Science fiction that deals with people having the ability to download information directly to their brains?

Are there any sci-fi books, movies, whatever that examine the repercussions of being able to download information to your brain (so for example, downloading books straight to your brain in lieu of reading them)?
posted by Lobster Garden to Media & Arts (29 answers total) 12 users marked this as a favorite
 
Johnny Mnemonic.
posted by scruss at 3:32 PM on September 27, 2012 [1 favorite]


Best answer: Geoff Ryman's Air.
posted by infinitywaltz at 3:32 PM on September 27, 2012


That's basically how they learn how to do things in The Matrix.
posted by brainmouse at 3:34 PM on September 27, 2012 [1 favorite]


In George Alec Effinger's Budayeen trilogy, a commonplace bit of tech is to put jacks in your brain that allow you to plugin and swap skill and personality chips; though the protagonist initially distinguishes himself by keeping his head pure.
posted by bl1nk at 3:36 PM on September 27, 2012 [2 favorites]


Best answer: You're looking specifically for stuff that deals with the actual repercussions of this technology, right? Not just examples? Again, Air is a great example of this. It posits a sort of "airborne Internet" being tested on a remote village in a former Soviet bloc republic.
posted by infinitywaltz at 3:37 PM on September 27, 2012


Best answer: It deals with having things like TV shows and news beamed directly into your brain, but Feed by MT Anderson is a contemporary YA classic that deals with how this can go very wrong.
posted by itsamermaid at 3:39 PM on September 27, 2012


William Gibson (again), Neuromancer and its microsofts.
posted by MonkeyToes at 3:40 PM on September 27, 2012


Response by poster: Yes, sci fi that deals with the repercussions of this idea and is at least one of the main conflicts in the story would be ideal. Thanks!
posted by Lobster Garden at 3:42 PM on September 27, 2012


Joss Whedon's short-lived TV series Dollhouse dealt with something like this; it centered around a corporation that could transfer skills, traits & entire personalities into the brains of its employees/indentured servants/captives. A few "epilogue" episodes and a comic book series dealt with dystopic future repercussions once the technology got loose.
posted by bcwinters at 3:44 PM on September 27, 2012


Feed by M.T. Anderson.
posted by mollywas at 3:48 PM on September 27, 2012 [3 favorites]

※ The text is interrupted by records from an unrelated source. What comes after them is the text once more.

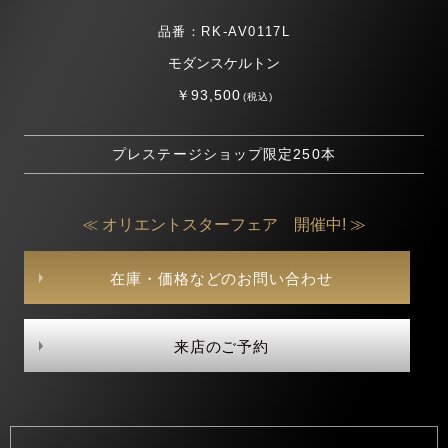
品番：RK-AV0117L
モダンスケルトン
￥93,500
(税込)
プレステージショップ限定250本
≪ オリエントスターフェア 開催中! ≫
在庫・価格などのお問い合わせ
来店のご予約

Altered Carbon, by Richard K Morgan deals with something similar - Rather than downloading stuff into your brain, you can download your brain into new bodies.
posted by spatula at 3:56 PM on September 27, 2012 [2 favorites]


A few of Greg Egan's stories have this as an element. Off the top of my head, it occurs in Diaspora and in Permutation City. In fact, in both it goes beyond downloading information and all the way to being able to re-engineer one's own mind on the fly, not just knowledge but values, ways of thinking, etc.
posted by stebulus at 3:59 PM on September 27, 2012 [1 favorite]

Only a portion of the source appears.